Two teams of UT aerospace engineering students placed in the top five at a national competition to design and construct battery-powered airplanes.
The teams placed second and fourth in the 2008 Cessna/Raytheon Missile Systems Student Design/Build/Fly Competition in Wichita, Kan., on Sunday.
Teams built 4-by-5-foot airplanes that could safely transport a load of about seven pounds, while performing a different series of flight patterns 75 feet above ground at the competition hosted by the American Institute of Aeronautics and Astronautics.
About 40 universities participated in the annual competition, and each was permitted to enter two self-managed teams. Hornworks and the Orange Bullet teams represented UT.
Aerospace engineering senior Martyn Hunt, the Orange Bullet's team leader, said that despite the 20 mph Kansas winds the teams faced Sunday, this year marks UT's best performance since its initial participation in 1997.
"This has been a competition that has been dominated by Oklahoma State University since the very beginning," Hunt said. "They basically place first and second every year. So just to say you were part of the only university, besides Oklahoma State, to have both teams place in the top five ever is a pretty nice feeling."

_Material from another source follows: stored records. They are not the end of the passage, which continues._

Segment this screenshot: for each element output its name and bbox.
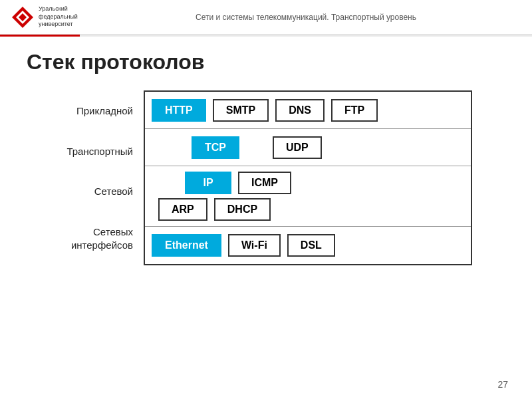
proto-ip: IP: [185, 172, 231, 194]
proto-arp: ARP: [158, 198, 207, 221]
interface-layer-row: Ethernet Wi-Fi DSL: [145, 227, 471, 264]
logo-area: Уральский федеральный университет: [11, 5, 90, 29]
proto-smtp: SMTP: [213, 99, 269, 122]
layer-label-interface: Сетевыхинтерфейсов: [60, 225, 133, 251]
content: Стек протоколов Прикладной Транспортный …: [0, 37, 532, 279]
proto-dsl: DSL: [287, 234, 335, 257]
proto-ftp: FTP: [331, 99, 378, 122]
layer-labels: Прикладной Транспортный Сетевой Сетевыхи…: [60, 90, 133, 265]
layer-label-application: Прикладной: [60, 104, 133, 118]
proto-tcp: TCP: [192, 136, 239, 159]
protocol-stack-diagram: Прикладной Транспортный Сетевой Сетевыхи…: [60, 90, 472, 265]
proto-dhcp: DHCP: [214, 198, 271, 221]
proto-ethernet: Ethernet: [152, 234, 221, 257]
proto-udp: UDP: [273, 136, 322, 159]
proto-http: HTTP: [152, 99, 206, 122]
logo-text: Уральский федеральный университет: [39, 5, 78, 29]
layer-label-transport: Транспортный: [60, 145, 133, 158]
proto-dns: DNS: [275, 99, 325, 122]
proto-wifi: Wi-Fi: [228, 234, 281, 257]
network-layer-row: IP ICMP ARP DHCP: [145, 166, 471, 227]
proto-icmp: ICMP: [238, 172, 291, 194]
header: Уральский федеральный университет Сети и…: [0, 0, 532, 35]
application-layer-row: HTTP SMTP DNS FTP: [145, 92, 471, 129]
logo-icon: [11, 5, 35, 29]
layer-label-network: Сетевой: [60, 185, 133, 198]
transport-layer-row: TCP UDP: [145, 129, 471, 166]
page-number: 27: [497, 379, 508, 390]
header-title: Сети и системы телекоммуникаций. Транспо…: [90, 13, 521, 22]
protocol-grid: HTTP SMTP DNS FTP TCP UDP IP ICMP ARP: [144, 90, 472, 265]
page-title: Стек протоколов: [27, 50, 505, 74]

Participants constructed the aircrafts by hand from such materials as fiberglass, wood, carbon fiber and Styrofoam. Hunt said UT's aircrafts did not "look as pretty" as some of their competitors' entries but that this didn't stop them from performing well.
"Usually, when you build a gorgeous airplane, it usually weighs too much," Hunt said. "We went the competitiveness route instead of over aesthetics."
The teams were scored on their aircrafts' loading times and ability to sustain the weight of the loads. Load material consisted of water bottles and bricks that represented passengers and luggage on a plane, said Armand Chaput, engineering adjunct professor and the teams' adviser.
Hornworks' aircraft weighed 3.4 pounds without the load and held 14 water bottles, Chaput said, earning the team second place. The aircraft's loading time was 21 seconds.
Hornworks received a $1,500 cash prize and will demonstrate their winning entry at the 26th Congress of International Council of the Aeronautical Sciences in Anchorage, Alaska, in September.